1. Osteopathy is a therapeutic technique.
False. Osteopathy is not a “technique”, it is a discipline based on a particular way of thinking about health and ill-health.
2. Osteopathy is a kind of physiotherapy.
False. Physiotherapy is physiotherapy. Osteopathy is osteopathy. Physiotherapy comes from conventional medicine. It thinks in terms of treating this disease or that lesion in this place or that place. Osteopathy comes from a refutation of conventional medical thinking. It thinks in terms of finding global health.
3. Osteopaths are spine specialists.
False. Osteopaths know a lot about bones, muscles, and joints. Some specialise in the treatment of musculoskeletal complaints, others do not.
4. Osteopathy is just for back, joint and muscle problems.
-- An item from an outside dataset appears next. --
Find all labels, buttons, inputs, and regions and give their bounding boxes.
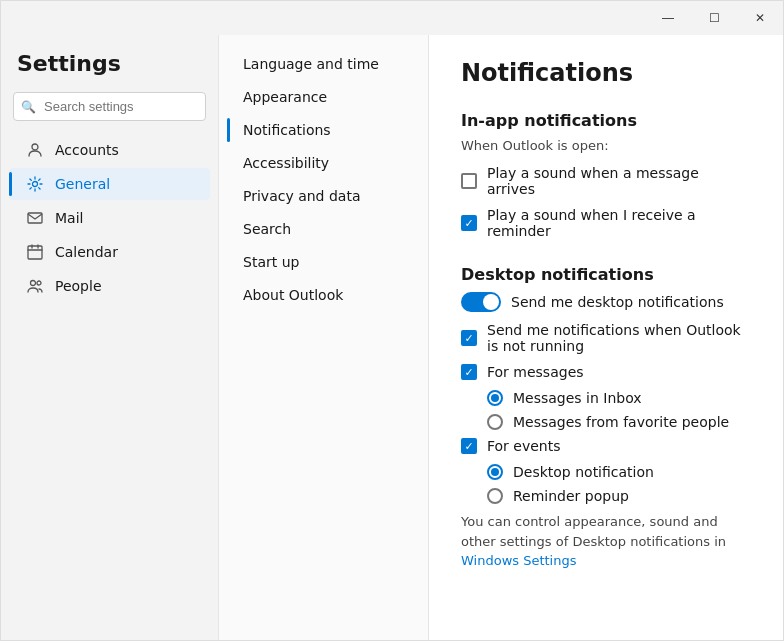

False. Osteopathy has applications in a wide range of health problems, including but not exclusively back, joint and muscle problems. Osteopathy promotes general health. Good general health is an antidote to every health problem.
5. Osteopaths crack your bones.
False. Many use techniques that produce joint noises. Others never do. The osteopathic toolbox is vast. “Cracking” techniques are sometimes useful, but more often than not they are quite unnecessary.
6. Osteopaths try to cure your ailments by manipulation.
False. No doctor or therapist “cures” anything. Your own body heals itself within limits imposed by the nature of the problem and any impediments to self-regulation. Osteopaths help you to remove impediments to self-healing, whether that involves manual treatment or not.
7. Osteopathy is a discipline complementary to medicine.
False, in my opinion. There are many medical practices in direct opposition to osteopathic principles.
8. Osteopaths put your bones back in place.
False. Osteopaths do not do that, except in a few relatively rare circumstances. Osteopaths improve the workings of your body. That is not the same thing.
9. A pain in the neck is caused by a problem in the neck.
False. A pain in the neck is either caused by a short-term physiological reaction to direct trauma (in which case it is not a problem, it is part of the solution), or it is a global problem.
10. I strained my knee playing football. I need osteopathic treatment before the match on Saturday so I can play.
False. You cannot pretend it is osteopathic treatment to bend the laws of physics or disregard natural biological processes. First do no harm. You do not need to play again on Saturday. You need to rest. Otherwise, go to a physiotherapist or a magician!
11. Osteopathy is expensive.
False. My belief is that osteopathy has an excellent cost/benefit relationship. For example, in my experience many spinal surgeries have been avoided by osteopathic treatment. Compare a few hundred euros for a course of osteopathic treatment, with a few thousand for surgery. Osteopathy is for those who value their health and who value quality natural health care.